Like any romance, this ritual brings joy and rejection, triumph and heartache. But in recruiting, unlike courtship, little long-term commitment is anticipated. For most, the relationship will last only two years.

Recruiting is a classic exercise of supply meeting demand. Demand because every year elite firms need hundreds of bright college graduates to fill the rotating bottom tier of their office hierarchies. Supply because each year a fresh army of ambitious seniors seeks the next brand-name step toward wealth and prestige.

The courtship is a one-size-fits-all process (as long as you like consulting, investment banking, or technology). From athletes to academics, nearly 50 percent of Harvard's senior class goes through recruiting, though only about a fifth of the class indicates long-term career plans in business.

Recruiting is not a new phenomenon. Elite firms have always sought elite employees, but now the professional courtship starts before many students leave their teens. Where the heyday of the 1980s saw a similar hunger for the bright and talented, the new trend in the 1990s surrounds underclassmen. In 1987, more than 90 percent of the students who went through OCS recruiting were seniors. Last year, 40 percent of the 1,250 students who participated were non-seniors applying for summer jobs.

Seeking a career has become a career in itself for Harvard undergraduates.
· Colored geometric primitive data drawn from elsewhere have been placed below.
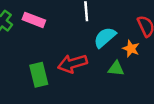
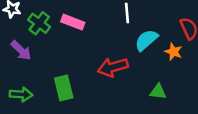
green triangle: (116, 69) -> (158, 92), moved
green rectangle: (39, 75) -> (64, 88), moved

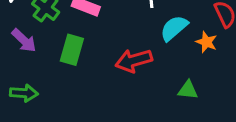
green rectangle: (64, 88) -> (72, 50), moved, turned 30

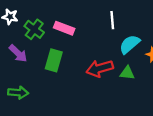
green triangle: (188, 90) -> (127, 73), moved

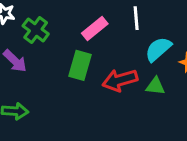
pink rectangle: (64, 28) -> (95, 28), moved, turned -60
green rectangle: (54, 60) -> (80, 65), moved

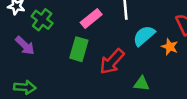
red arrow: (120, 80) -> (112, 61), turned -32
green triangle: (155, 86) -> (141, 84), moved

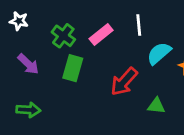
green cross: (42, 20) -> (63, 36), moved
green rectangle: (79, 49) -> (73, 68), moved

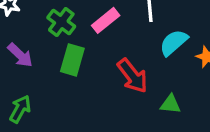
red arrow: (124, 82) -> (132, 76), turned -80
green arrow: (28, 110) -> (20, 109), turned -65

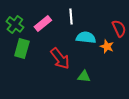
cyan semicircle: (174, 43) -> (86, 37), turned 48

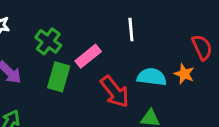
pink rectangle: (43, 23) -> (88, 56), moved
cyan semicircle: (86, 37) -> (152, 77), moved

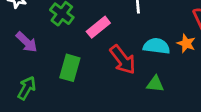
green rectangle: (59, 77) -> (70, 68), moved

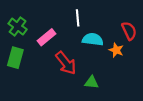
cyan semicircle: (157, 46) -> (93, 39), moved
green rectangle: (70, 68) -> (15, 58), moved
That pressure, once confined to the worries of senior year, now affects sophomores and juniors. "To get a good full-time job, it helps to get an awesome junior-year internship. To get an awesome junior-year internship, you need a mediocre sophomore-year internship. Even for sophomore year, it helps to have worked somewhere freshman year," explains James L. Chen '99, who has spent recent summers working for Bristol-Myers, Deutsche Morgan Grenfell, and J.P. Morgan. "The focus," he emphasizes, "is on the four-year game plan."

Recruiting itself has become an extracurricular activity of sorts. Résumé writing, interviews, information sessions, company research and dinners become a time-consuming process. "Recruiting is basically another class. It's like writing another thesis," says Paula V. Fernandez '99. The upside of this heavy-duty and accelerated schedule is that students can make informed decisions about their career choices. Fernandez, who has worked for Harvard Student Agencies (HSA), J.P. Morgan, and Morgan Stanley, believes "starting earlier gives people the chance to see whether or not they like these industries."
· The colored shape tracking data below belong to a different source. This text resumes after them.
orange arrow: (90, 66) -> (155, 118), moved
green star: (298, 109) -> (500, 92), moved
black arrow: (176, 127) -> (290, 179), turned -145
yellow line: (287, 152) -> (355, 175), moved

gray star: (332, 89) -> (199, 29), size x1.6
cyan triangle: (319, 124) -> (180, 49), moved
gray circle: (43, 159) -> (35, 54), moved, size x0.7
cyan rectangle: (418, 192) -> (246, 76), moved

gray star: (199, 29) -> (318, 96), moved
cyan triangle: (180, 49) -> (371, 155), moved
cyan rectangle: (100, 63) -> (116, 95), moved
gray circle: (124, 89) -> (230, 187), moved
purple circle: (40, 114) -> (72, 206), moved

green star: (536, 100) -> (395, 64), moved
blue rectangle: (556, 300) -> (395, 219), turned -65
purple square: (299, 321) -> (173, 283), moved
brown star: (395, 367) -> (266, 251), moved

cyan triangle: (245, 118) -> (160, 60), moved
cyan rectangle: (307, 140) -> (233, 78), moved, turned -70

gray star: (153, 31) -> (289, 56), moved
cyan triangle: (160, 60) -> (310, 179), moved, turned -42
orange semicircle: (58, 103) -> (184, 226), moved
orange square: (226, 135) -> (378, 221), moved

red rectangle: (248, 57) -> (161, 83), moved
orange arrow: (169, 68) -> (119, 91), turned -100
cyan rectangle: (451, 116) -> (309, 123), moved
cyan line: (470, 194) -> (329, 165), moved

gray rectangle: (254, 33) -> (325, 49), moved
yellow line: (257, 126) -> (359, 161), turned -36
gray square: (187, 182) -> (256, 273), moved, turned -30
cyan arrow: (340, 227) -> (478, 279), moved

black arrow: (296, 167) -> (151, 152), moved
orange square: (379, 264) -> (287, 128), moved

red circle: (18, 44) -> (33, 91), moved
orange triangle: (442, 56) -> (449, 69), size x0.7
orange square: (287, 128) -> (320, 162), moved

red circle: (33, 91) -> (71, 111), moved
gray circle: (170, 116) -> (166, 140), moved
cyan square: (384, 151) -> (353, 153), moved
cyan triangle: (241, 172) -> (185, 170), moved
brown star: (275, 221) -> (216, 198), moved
The recruiting process also exerts a certain amount of gravitational attraction. Even those who were originally interested in other careers are willing to explore recruiting. Paul L. Nguyen '98, for example, was a pre-med philosophy concentrator who took an introductory economics class in his senior year. "I came in wanting to study medicine, but ended up wanting to do broader things," he says, explaining why he deferred Harvard Medical School for two years to work for the Boston Consulting Group.

 

One day last October, a large banner flew in front of the Science Center advertising "The Fight of the Decade," complete with skull and crossbones. The smaller lettering read "Investment Banking vs. Consulting," the two main industries that seek Harvard undergraduates. The "fight" was a panel discussion sponsored by HSA that night.

Not surprisingly, careerism has found a growing niche in extracurricular and academic life at Harvard. Students with specific business interests can now compete in consulting competitions through the Harvard-Radcliffe Consulting Club or take a trip to Wall Street with the Harvard Investment Association. Last year alone saw the creation of an entrepreneurs' club, several investment associations (including one specifically for minorities), the initiation of the first annual consulting competition, and the formation of several student-run mutual funds.
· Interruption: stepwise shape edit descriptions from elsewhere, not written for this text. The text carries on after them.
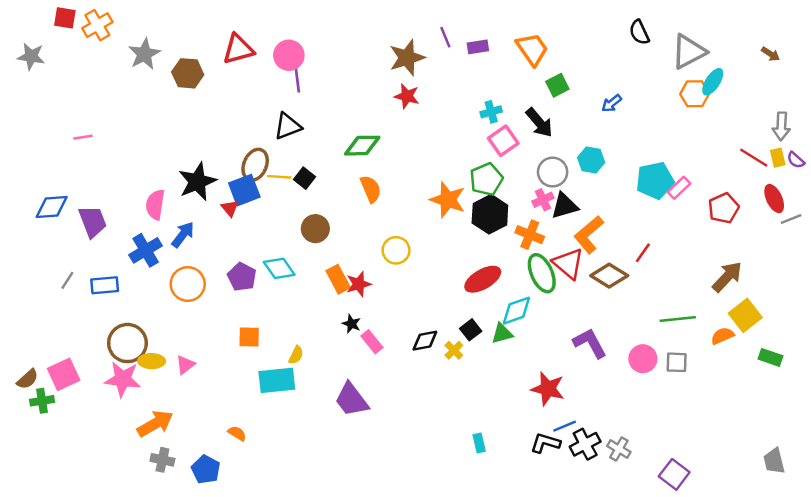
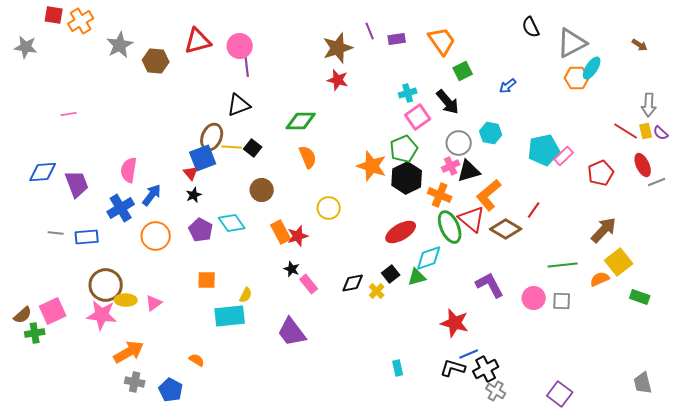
black star: (197, 182) -> (194, 195), moved, size x0.5
gray line: (67, 280) -> (56, 233), turned 63
gray cross: (619, 449) -> (496, 391), moved

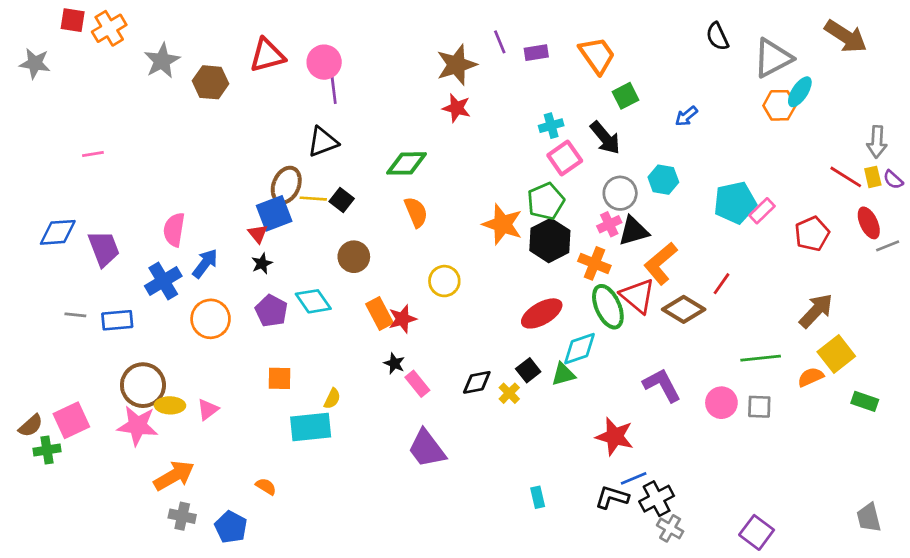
brown arrow: (640, 45) -> (846, 36), moved, size x2.0
purple trapezoid: (292, 332) -> (427, 449), moved

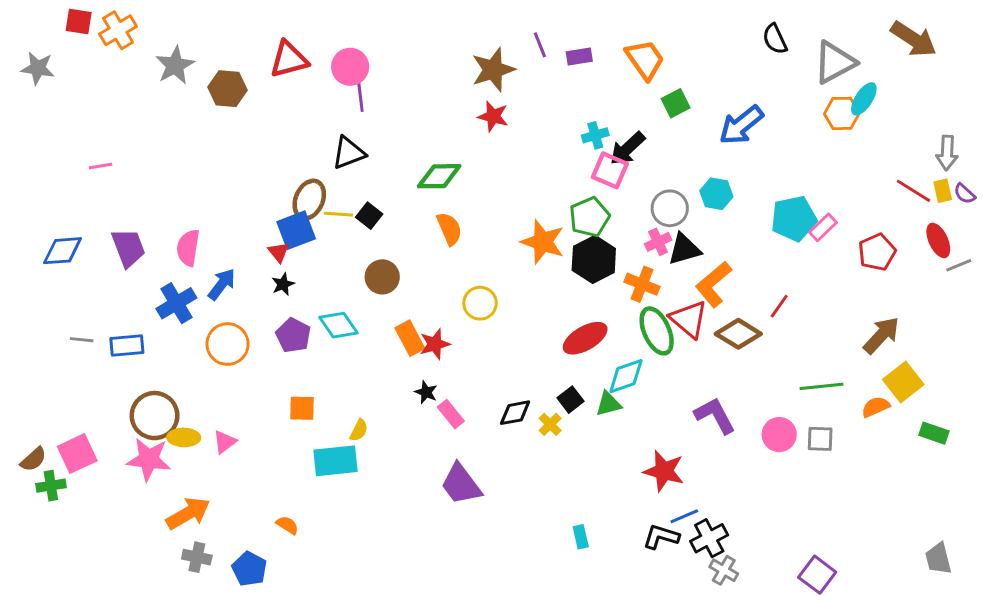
blue arrow: (686, 116) -> (741, 125), size x1.8
black arrow: (605, 138) -> (627, 148), moved, turned 87
pink square: (565, 158) -> (610, 170), turned -32
purple trapezoid: (104, 249) -> (128, 248), moved

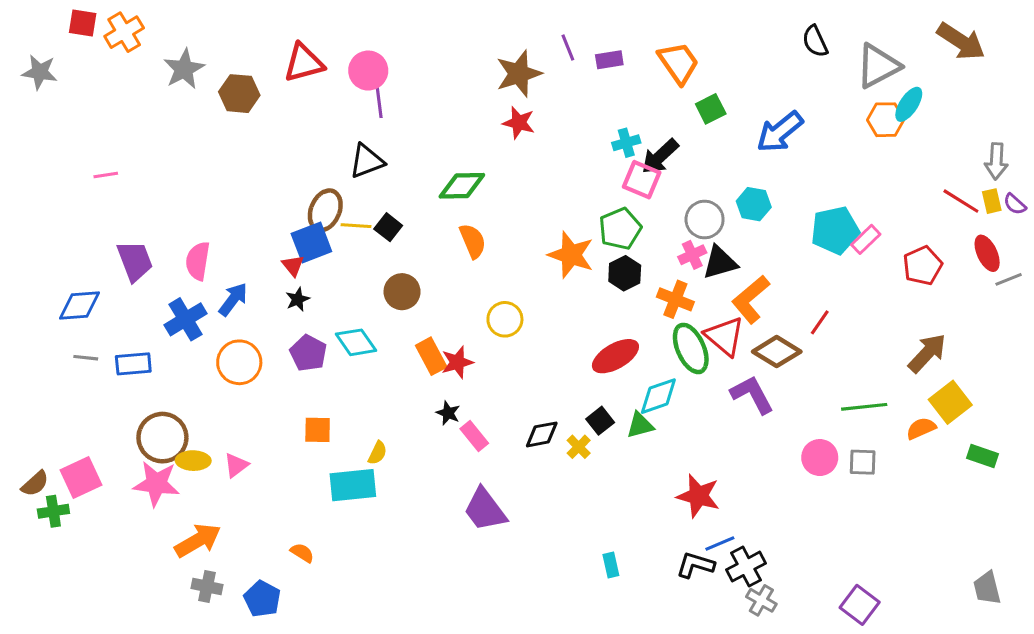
blue diamond: (63, 251) -> (80, 305), moved
black hexagon: (594, 259) -> (625, 273), size x0.7
purple L-shape: (715, 416) -> (752, 395), moved

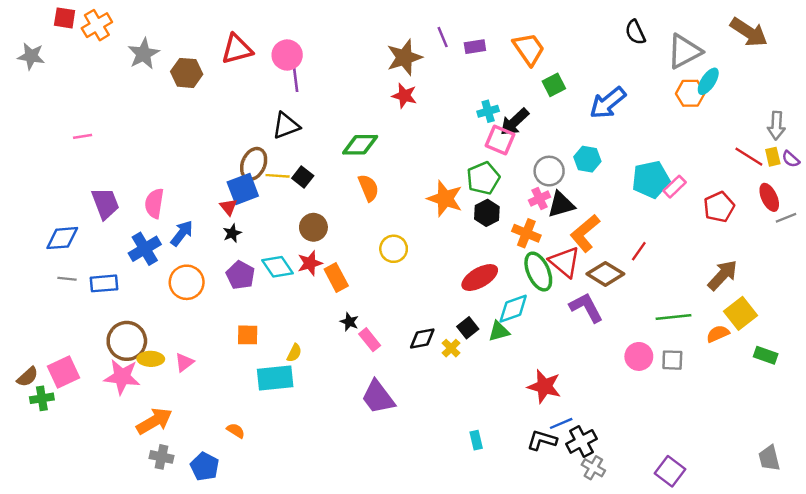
red star: (457, 362) -> (310, 263), moved

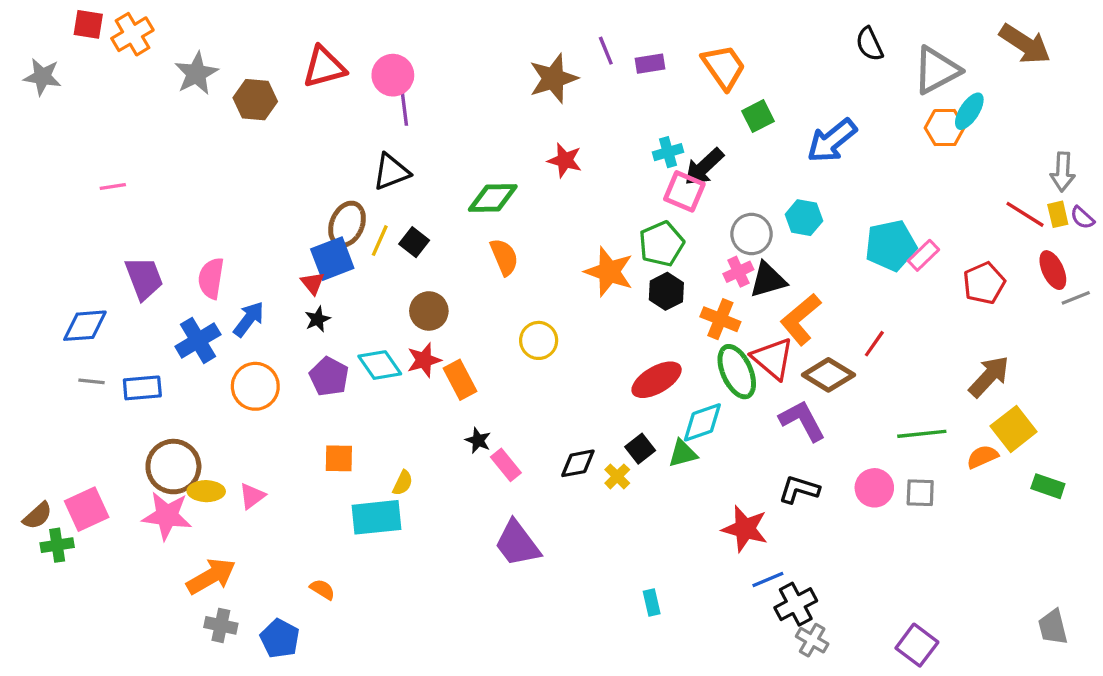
red star: (404, 96) -> (565, 160), moved
yellow line: (278, 176) -> (380, 241), turned -70
black L-shape: (542, 440) -> (799, 489), moved

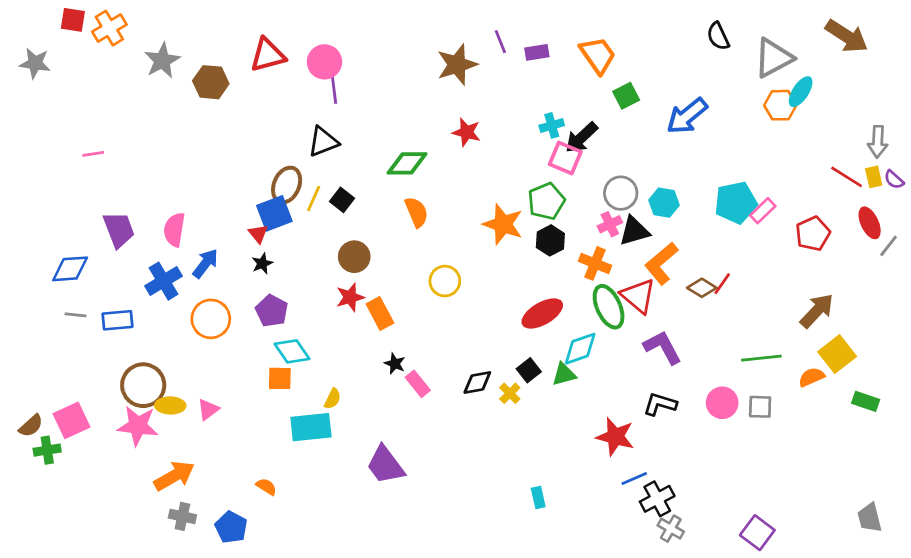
cyan hexagon: (804, 218) -> (664, 203), moved
gray line: (1076, 298) -> (889, 246), turned -30
cyan diamond: (380, 365) -> (292, 351), moved
brown diamond: (828, 375) -> (702, 288), moved, size x0.7
purple trapezoid: (517, 544) -> (385, 465), moved

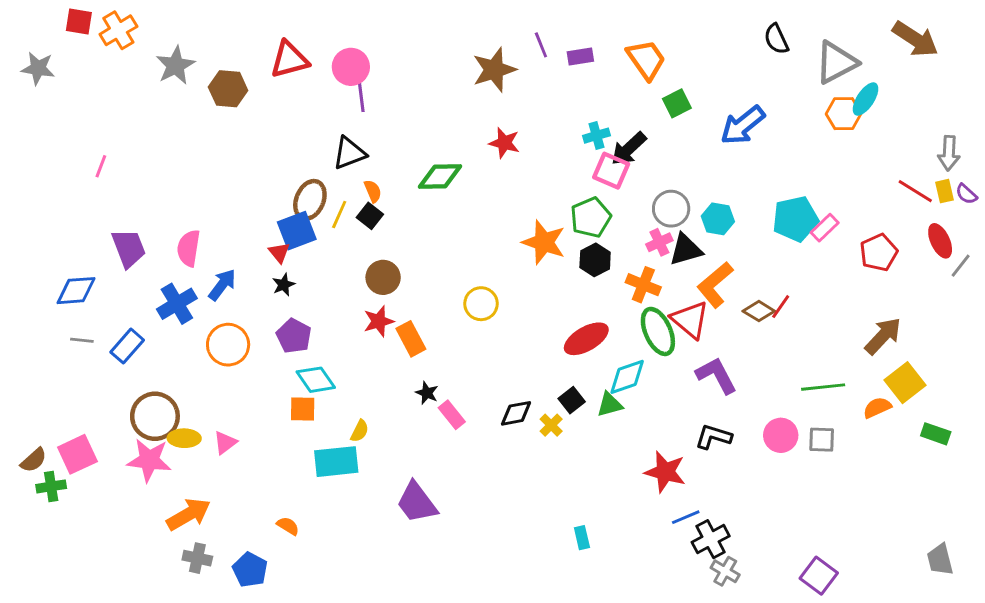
pink line: (93, 154) -> (101, 166), turned -60
orange semicircle: (416, 212) -> (373, 191), moved, size x0.7
blue rectangle: (118, 320) -> (127, 346), turned -44

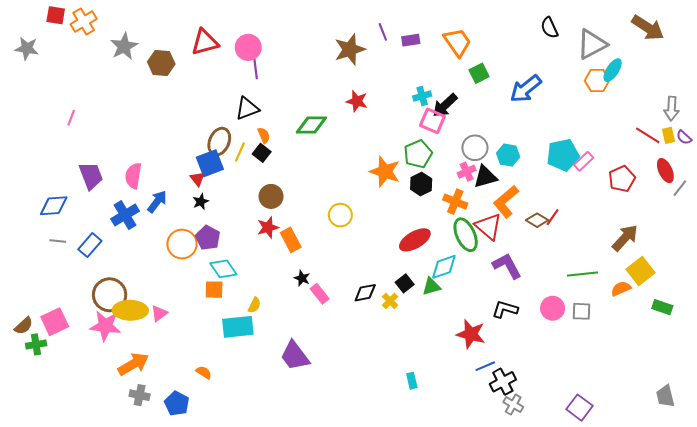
orange circle: (228, 345) -> (182, 244), moved
yellow ellipse: (184, 438) -> (130, 310), size x1.5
The fascination with finance and consulting finds its way into the classroom despite the College's disdain for vocational training. Economics has now surpassed government as the most popular undergraduate concentration, attracting more than 13 percent of upperclassmen. Economics 1423, "Capital Markets," is the department's most popular elective. Tuesday and Thursday afternoons, Harvard Hall 202 burgeons with aspiring young financiers gleaning wisdom about risk management and arbitrage. And each semester dozens of students head east for 15.501, "Introduction to Financial and Managerial Accounting," the MIT course that draws the highest Harvard cross-registration.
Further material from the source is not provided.